Sharper Tools for Cutting Bias
Autism prevalence is reported in boys at nearly four times the rate in girls, and researchers have long suspected gender bias plays a role in the disparity. Now, instead of focusing solely on evaluators’ bias, they’re changing the diagnostic tools themselves.
Casey Burrows (MNLEND 2018-19), an assistant professor in pediatrics and a clinical psychologist at the University of Minnesota Medical School, thought about older girls and teenagers who were grappling with social challenges or perseverative thoughts and wondered if they could have benefitted from autism-related services earlier in life.
“We’re often missing girls who either get diagnosed later or even never because their behavior was more nuanced and they fell below the autism diagnosis cutoffs early on,” Burrows said. The standard autism screening measure, known as the Modified Checklist for Autism in Toddlers, Revised (M-CHAT-R), is a set of 20 yes/no questions developed about 25 years ago for parents to report on potential autism-related concerns.
Adding more response options for parents and using machine learning to identify outliers who don’t fit the traditional profile, Burrows is now preparing to test a new screening tool designed for use in primary care settings that will better identify symptoms in males and females. The Primary Care Phenoscreening Study , conducted in partnership with Children’s Minnesota, is recruiting 500 families with a toddler between 17 and 25 months old to complete questionnaires about their child’s development. A smaller group will be invited to complete clinical and behavioral assessments with their children. Participants in both projects will be paid for their time.
The new early detection approach will likely identify higher rates of autism than previous measures found, Burrows said, and researchers are prepared to help families decipher what that means for their child.
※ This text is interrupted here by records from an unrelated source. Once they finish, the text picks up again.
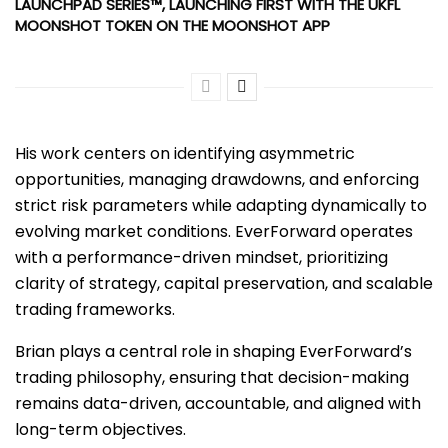
LAUNCHPAD SERIES™, LAUNCHING FIRST WITH THE UKFL
MOONSHOT TOKEN ON THE MOONSHOT APP
His work centers on identifying asymmetric
opportunities, managing drawdowns, and enforcing
strict risk parameters while adapting dynamically to
evolving market conditions. EverForward operates
with a performance-driven mindset, prioritizing
clarity of strategy, capital preservation, and scalable
trading frameworks.
Brian plays a central role in shaping EverForward’s
trading philosophy, ensuring that decision-making
remains data-driven, accountable, and aligned with
long-term objectives.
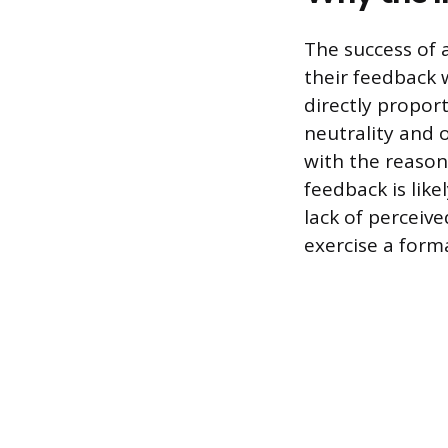
The success of 
their feedback w
directly propor
neutrality and o
with the reason
feedback is like
lack of perceiv
exercise a forma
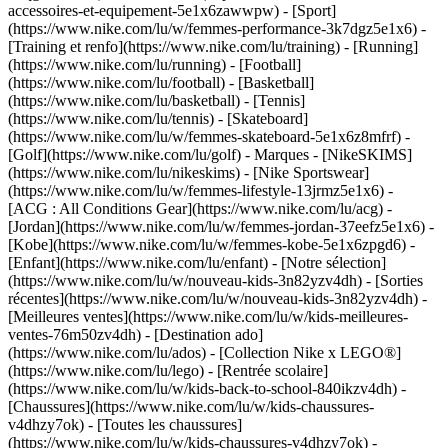
accessoires-et-equipement-5e1x6zawwpw)
- [Sport]
(https://www.nike.com/lu/w/femmes-performance-3k7dgz5e1x6) -
[Training et renfo](https://www.nike.com/lu/training) - [Running]
(https://www.nike.com/lu/running) - [Football]
(https://www.nike.com/lu/football) - [Basketball]
(https://www.nike.com/lu/basketball) - [Tennis]
(https://www.nike.com/lu/tennis) - [Skateboard]
(https://www.nike.com/lu/w/femmes-skateboard-5e1x6z8mfrf) -
[Golf](https://www.nike.com/lu/golf)
- Marques - [NikeSKIMS]
(https://www.nike.com/lu/nikeskims) - [Nike Sportswear]
(https://www.nike.com/lu/w/femmes-lifestyle-13jrmz5e1x6) -
[ACG : All Conditions Gear](https://www.nike.com/lu/acg) -
[Jordan](https://www.nike.com/lu/w/femmes-jordan-37eefz5e1x6) -
[Kobe](https://www.nike.com/lu/w/femmes-kobe-5e1x6zpgd6) -
[Enfant](https://www.nike.com/lu/enfant) - [Notre sélection]
(https://www.nike.com/lu/w/nouveau-kids-3n82yzv4dh) - [Sorties
récentes](https://www.nike.com/lu/w/nouveau-kids-3n82yzv4dh) -
[Meilleures ventes](https://www.nike.com/lu/w/kids-meilleures-
ventes-76m50zv4dh) - [Destination ado]
(https://www.nike.com/lu/ados) - [Collection Nike x LEGO®]
(https://www.nike.com/lu/lego) - [Rentrée scolaire]
(https://www.nike.com/lu/w/kids-back-to-school-840ikzv4dh)
-
[Chaussures](https://www.nike.com/lu/w/kids-chaussures-
v4dhzy7ok) - [Toutes les chaussures]
(https://www.nike.com/lu/w/kids-chaussures-v4dhzy7ok) -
“Clinicians are often really focused on the question of whether a child has autism or not, but that doesn’t tell us anything about their support needs or their potential outcomes,” Burrows said. “We’re hoping these more precise measurement tools might help us better tailor what we recommend as next steps.”
In a published letter this month to The Lancet Child & Adolescent Health , Burrows and colleague Shuting Zheng argue that “Clinical training while using poorly performing measures can only go so far; improving autism screening and diagnostic instruments with consideration of sex-based measurement bias is equally, if not more, important.”
Earlier, in a study published in 2022, Burrows and co-author Jed Elison found that boys and girls showed equal rates of concerns for autism spectrum disorder when they corrected for sex-based measurement bias. For that study, they studied younger siblings of children on the autism spectrum in order to counter referral bias.
“I do still see patients and that is important to me because it helps me stay connected to the outcomes of research,” said Burrows, who is also with the Masonic Institute for the Developing Brain. “It also makes me very aware that a lot of supports are falling apart, from a huge shortage of paraprofessionals in schools to IEPs not getting written on time, to long waiting lists for children to be seen by providers. It’s incredibly frustrating, and it’s why I’m passionate about doing everything I can on the research side to improve the identification of autism in children who have been historically underserved by screening tools that don’t work as well for them.”